Halkın oyuyla seçilmiş vekiller, geçici
hükümetin bakanları ilçeye sokulmuyor. İnsanlar dağı taşı yürüyerek aşmaya
çalışıyor.
İnsanlar öldürülen yakınlarının
cenazelerini sokağa çıkma yasağı yüzünden kaldıramıyor. Ölülerin bedenleri
kokmasın diye derin dondurucularda saklanıyor,buz kalıplarıyla soğutulmaya
çalışılıyor.
Oysa savaşın bile bir hukuku, ahlakı
vardır. Savaşta bile ölen insanların gömülmesine müsaade edilir.
Truva filmini izleyenleriniz vardır
muhakkak. Truva’yı işgale gelen Yunan ordusunun en büyük savaşçısı
yarı tanrı Akhileus Truvalı komutan Hektor’u öldürür ve cesedini kaçırır.
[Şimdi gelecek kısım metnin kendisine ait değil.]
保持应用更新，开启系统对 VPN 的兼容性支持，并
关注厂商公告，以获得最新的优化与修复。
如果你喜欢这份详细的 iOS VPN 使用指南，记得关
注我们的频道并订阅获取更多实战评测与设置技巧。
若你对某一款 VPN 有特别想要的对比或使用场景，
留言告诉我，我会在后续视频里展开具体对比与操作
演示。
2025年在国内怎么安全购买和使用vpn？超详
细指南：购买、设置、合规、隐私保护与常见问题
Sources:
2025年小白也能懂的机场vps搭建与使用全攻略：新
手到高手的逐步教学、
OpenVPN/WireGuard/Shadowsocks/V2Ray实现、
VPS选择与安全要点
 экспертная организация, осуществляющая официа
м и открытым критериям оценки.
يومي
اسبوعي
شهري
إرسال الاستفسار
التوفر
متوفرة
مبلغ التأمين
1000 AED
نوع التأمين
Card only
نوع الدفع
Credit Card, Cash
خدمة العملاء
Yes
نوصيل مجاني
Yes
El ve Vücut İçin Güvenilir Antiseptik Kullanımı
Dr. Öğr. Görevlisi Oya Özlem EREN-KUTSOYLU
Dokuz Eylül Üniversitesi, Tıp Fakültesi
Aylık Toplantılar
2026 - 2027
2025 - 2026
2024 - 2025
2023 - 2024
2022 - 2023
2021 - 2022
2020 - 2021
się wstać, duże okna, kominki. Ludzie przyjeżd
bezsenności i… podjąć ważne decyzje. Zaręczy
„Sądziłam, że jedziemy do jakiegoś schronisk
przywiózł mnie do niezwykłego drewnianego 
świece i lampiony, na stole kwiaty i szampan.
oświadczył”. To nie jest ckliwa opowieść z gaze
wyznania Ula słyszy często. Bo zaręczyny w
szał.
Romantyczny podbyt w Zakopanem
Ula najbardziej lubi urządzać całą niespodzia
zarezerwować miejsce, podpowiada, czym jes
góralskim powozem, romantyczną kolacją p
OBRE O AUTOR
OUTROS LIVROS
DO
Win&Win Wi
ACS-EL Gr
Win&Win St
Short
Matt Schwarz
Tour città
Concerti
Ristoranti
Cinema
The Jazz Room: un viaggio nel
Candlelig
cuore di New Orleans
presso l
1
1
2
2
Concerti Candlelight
Oğlunun cenazesini almaya giden Truva kralı Priamos ve Akhileus arasında şöyle
bir diyalog geçer;
Akhileus: Oğlunun cesedini sana versem
bile yarın yine düşmanımsın.
Priamos: Bu akşam bile düşmanımsın ama
düşmanlar bile birbirine saygılı davranabilir.
Evet, düşmanlar bile birbirine saygılı
davranabilir. Ama maalesef Cizre’de bunu göremiyoruz. Analar babalar
çocuklarının cesedini derin dondurucuda bekletmek zorunda bırakılıyor.
Çocuklarının cansız bedeniyle günlerce
aynı ortamda kalıyorlar. Söyleyin böyle bir acıya kaçınız dayanabilirsiniz
?Kaçınızın akıl sağlığı yerinde kalabilir ?Kaçınız kendinizi bu ülkeye ait
hissede bilirsiniz ?
Hadi diriye hiç saygıları yok ölüye
eziyet etmek neden?
İşte bunlar hep bir sarayın saltanatı
için. 400 vekil uğruna bir arada yaşam koşullarımız parçalanıyor.
1 Kasım’dan sonra değil 400,550 vekil
dahi alsalar bu şartlarda bu kan deryası içinde bu ülkeyi yönetemezler.
Ülkeyi ancak olağanüstü koşullarda tüm
kurumlar devre dışı bırakılarak ve tüm yetkiler tek elde toplanmış şekilde
yönetmek isteyecekler. Onun için de iç savaşı göze almış durumdalar.
O yüzden sokağı ele geçirmek, bizi
sindirmek ve direnemez hale getirmek istiyorlar.
Artık basın açıklamalarıyla tepki
göstereceğimiz günler geride kalmak üzere. Bu faşist ablukaya karşı
ortak bir direniş göstermeliyiz.
Savaşı kimin çıkardığını unutturmadan,
saraya duyulan öfkeyi örgütleyerek, bir arada yaşam iradesine sahip çıkarak
mücadelemizi sürdürmeliyiz.
Tarihin bizi bir kez daha faşizme karşı
örgütlenemediğimiz için yargılamasına müsaade etmeyelim.